I think you're really close, except I think that they have an autolink regex to find unanchored URLs and anchor them. And that it is that regex that is failing to deal with Wikipedia's brackets in URLs.

tel · on June 24, 2013

I've been chugging away at a direct translation of RFC 2616 into parser/pretty-printer pairs in Haskell [1]. It's taken me a few times to get it right and I've learned a bit in the process such as RFC 2396 having an ambiguous grammar (look for 2 calls to `micro` in my code which penalize parsing to simulate a greedy algorithm). I cannot imagine almost any URL decoder/encoder 'in the wild' being actually RFC compliant.

There's also some difficulty with how RFC 2616 (the current HTTP/1.1 spec) demands using definitions of URLs from RFC 2396 which is not the current URI spec, but the update URI spec seemed to me to be inconsistent with general usage of HTTP. If I remember correctly, it ended up implying that you cannot have a query string without sending your scheme as well, but I may be wrong.

The URI spec is hideously complex, but also very comprehensively defined in those RFCs. It's an interesting job to look through them.

[1] https://github.com/tel/requests

pyre · on June 24, 2013

  | you cannot have a query string without sending
  | your scheme as well, but I may be wrong

I don't remember reading that in the RFC.

Also, I'm curious for examples of URLs that break RFC 3986[1].

[1] http://tools.ietf.org/html/rfc3986

tel · on June 24, 2013

It wasn't URLs that break RFC 3986, it was more an instance of Postel's Law where some common URLs people might send and parse in HTTP messages every day actually weren't allowed in HTTP according to the upgrade path from RFC 2396. When I became worried about that possibility I decided to jump back to 2396 since that's the RFC that 2616 truly inherits from.

Bockit · on June 24, 2013

That went from "Oh, another article about the parts of a URI" to "wow..." very quickly. The path parameters were kind of neat, I was under the impression ; could be used instead of & and was only for query string parameters (Didn't even know path parameters were a thing).
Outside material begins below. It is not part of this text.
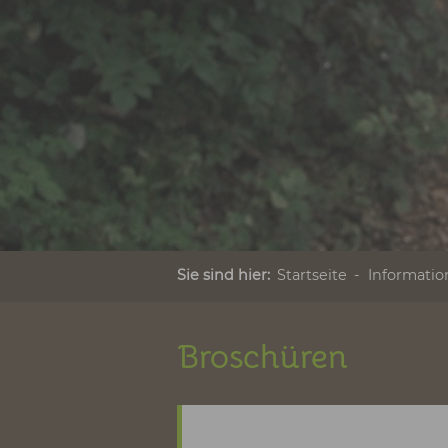
Sie sind hier:
Startseite
Info
Broschüren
mooism2 · on June 24, 2013

I believe it used to be recommended that applications accept ; to separate query string parameters so that if a url containing query string parameters was double-html-escaped for some reason...

e.g. a link to

  http://example.com/?colour=blue&age=old

with link text

  balloon

should appear in html as

  <a href="http://example.com/?colour=blue&amp;age=old">balloon</a>

but might erroneously appear as

  <a href="http://example.com/?colour=blue&amp;amp;age=old">balloon</a>

...or if a (simple) client neglected to html-decode the uri for some reason, then the link would still work.
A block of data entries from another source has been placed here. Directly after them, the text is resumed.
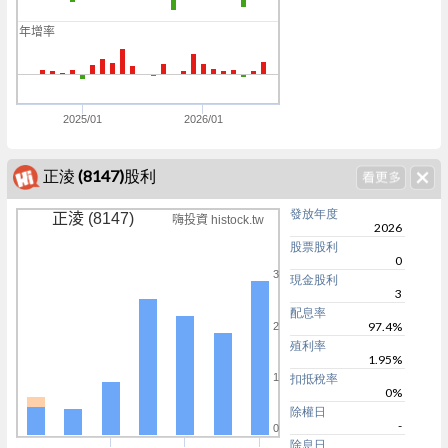
0
年增率
0
0
0
2025/01
2026/01
正淩 (8147)股利
發放年度
正淩 (8147)
嗨投資 histock.tw
2026
股票股利
0
3
現金股利
3
配息率
97.4%
2
殖利率
1.95%
1
扣抵稅率
0%
除權日
-
0
除息日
Whether this was officially recommended or was merely a folk recommendation, I don't know.

ohwp · on June 24, 2013

The difference:

  Does not work: http://www.foobar.com/api?v=2/get?item=1
  Does work: http://www.foobar.com/api;v=2/get?item=1

Yhippa · on June 24, 2013

I didn't either and I like the idea of that. I'll have to try that when writing up the paging for my next web app for something like search results.
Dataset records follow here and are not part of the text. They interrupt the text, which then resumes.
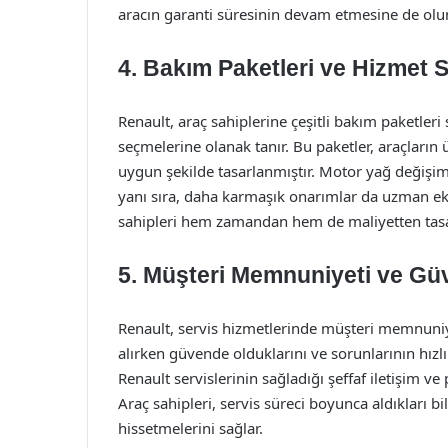
aracın garanti süresinin devam etmesine de olum
4. Bakım Paketleri ve Hizmet 
Renault, araç sahiplerine çeşitli bakım paketleri
seçmelerine olanak tanır. Bu paketler, araçların
uygun şekilde tasarlanmıştır. Motor yağ değişimi,
yanı sıra, daha karmaşık onarımlar da uzman ekip 
sahipleri hem zamandan hem de maliyetten tasa
5. Müşteri Memnuniyeti ve Gü
Renault, servis hizmetlerinde müşteri memnuniyet
alırken güvende olduklarını ve sorunlarının hızlı
Renault servislerinin sağladığı şeffaf iletişim v
Araç sahipleri, servis süreci boyunca aldıkları b
hissetmelerini sağlar.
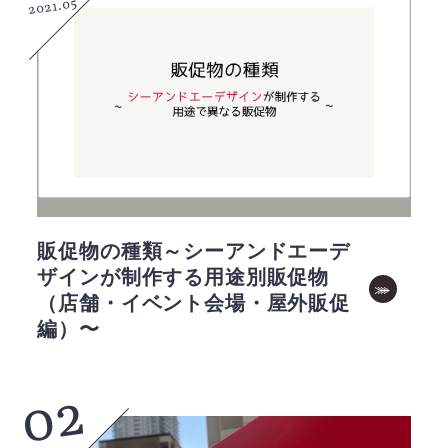
2021.05
販促物の種類～シーアンドエーデ
ザインが制作する用途別販促物
（店舗・イベント会場・屋外販促
編）〜
02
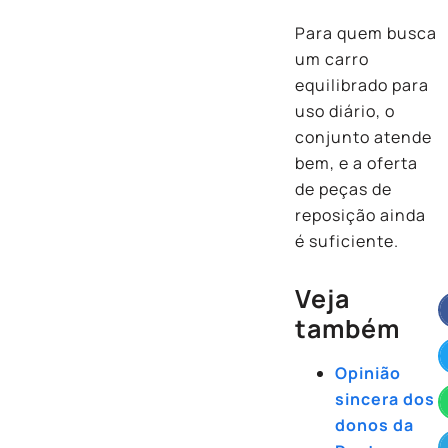
Para quem busca
um carro
equilibrado para
uso diário, o
conjunto atende
bem, e a oferta
de peças de
reposição ainda
é suficiente.
Veja
também
Opinião
sincera dos
donos da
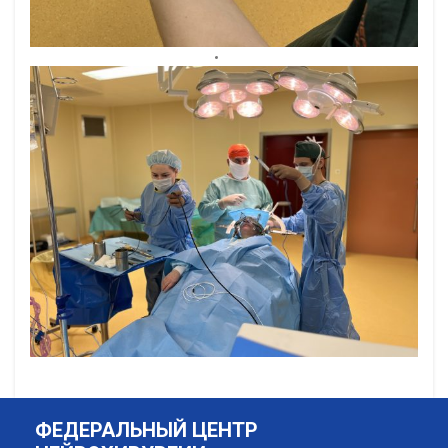
ФЕДЕРАЛЬНЫЙ ЦЕНТР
adamauckland · on June 24, 2013

Path parameters aren't particularly well supported on many server platforms, unfortunately.

Of course, it does depend on what parser gets them first!

drewcoo · on June 24, 2013

As a career-long test dev I have to ask . . . how do you test all of that? Do you test all of that? You probably don't in practice.

Maybe I'm jaded. As a newly-minted SDET I once tried to test email addresses as defined by RFCs and eventually realized that I was trying to test adherence to standards instead of what actually happened.

My humble suggestion is to use a well-vetted URI-handling library and employ a combination of eyeballing it and some faith. (I hate to recommend faith but there you go.) And if there's not already a lib for that in Java (gotta be but I try to avoid Java) maybe some Java-head could write one for everyone . . .

jameswyse · on June 24, 2013

The last time I came across this article I was excited to learn about 'path parameters' / 'matrix parameters' but I couldn't find anything that actually supports them, at least in node.js.

Shame, I can see a use for them.

rossy · on June 24, 2013

What surprised me the most is that URL components can contain encoded slashes (%2f). I tried replacing some of the slashes in my open tabs with %2fs. Some sites treat them as path separators, some don't and some treat them differently depending on which components they appear between.

pacifika · on June 24, 2013

Anyone has a verified list of libraries for languages that deal with this correctly?

noinsight · on June 24, 2013

Python's urllib and urlparse make this trivial. urllib.urlencode / urllib.urldecode and urlparse.urlparse

justincormack · on June 24, 2013

Do they get all these cases right?

noinsight · on June 24, 2013

I haven't tested it thoroughly, from what I remember urlparse works fine.

berdario · on June 24, 2013

I checked it right now... it's not complete, but seems to be mostly fine

basically, unlike Java, it doesn't give you an encode() function that takes an arbitrary string... the only urlencode() function expects data representing a query

obviously, you still have to remember to handle the quoting of each part of the url separately... if you build your url (actually just resource+query+fragment) , and then you just quote() it at the end, you're no better than with java

e.g, if you have a path made by 2 segments "yadda/yadda" and "foo/bar"

quote("/".join(["yadda/yadda", "foo/bar"]))

yields 'yadda/yadda/foo/bar', which might not be correct, if what you want is actually

"/".join(quote(segment, safe="") for segment in ["yadda/yadda", "foo/bar"])

that yields 'yadda%2Fyadda/foo%2Fbar'

kinda error-prone, if you ask me

Also, python's urlparse seems to not handle correctly path parameters:

urlparse("http://example.com/egypt;p=0/nile;p2=1;p3=2")

only recognizes p2=1;p3=2 as path parameters

I think that part of the confusion is that we think of encoding as "The way in which symbols are mapped onto bytes", but if we use that meaning, it's not correct to talk about "url encoding", because each part of the url cannot be converted in ascii while ignoring the context (are the / meaningful?) and the place it appears into the url

it's more like a "url language", and if we would talk about "parsing" or "formatting" imho we could get less ambiguities and misunderstandings

PS: I realized just now that for the "http://example.com/egypt;p=0/nile;p2=1;p3=2" example, the doc suggests to use the urlsplit function instead (that will avoid to parse the path parameters altogether... kind of a non-solution imo, but at least it's known)

chii · on June 24, 2013

java's http://docs.oracle.com/javaee/6/api/javax/ws/rs/core/UriBuil... is pretty good.

berdario · on June 25, 2013

Thanks! I wonder why the post author didn't use/discover it

chii · on June 25, 2013

may be they haven't experienced enough java (especially the j2EE stack...its a bit of a big and complicated stack, and unless you really worked with it, you won't know it).

Guava also has tonnes of good stuff - http://docs.guava-libraries.googlecode.com/git/javadoc/com/g... , and its ostensibly lighter weight and more modular too.

the_mitsuhiko · on June 24, 2013

urlparse is okay but it has issues in the sense that it only supports URIs and not IRIs. werkzeug.urls provides full unicode support.

noptic · on June 24, 2013

>> A URL cannot be analysed after decoding

Sadly true. Drovr me nuts trying to analyze a URL on Apache/PHP.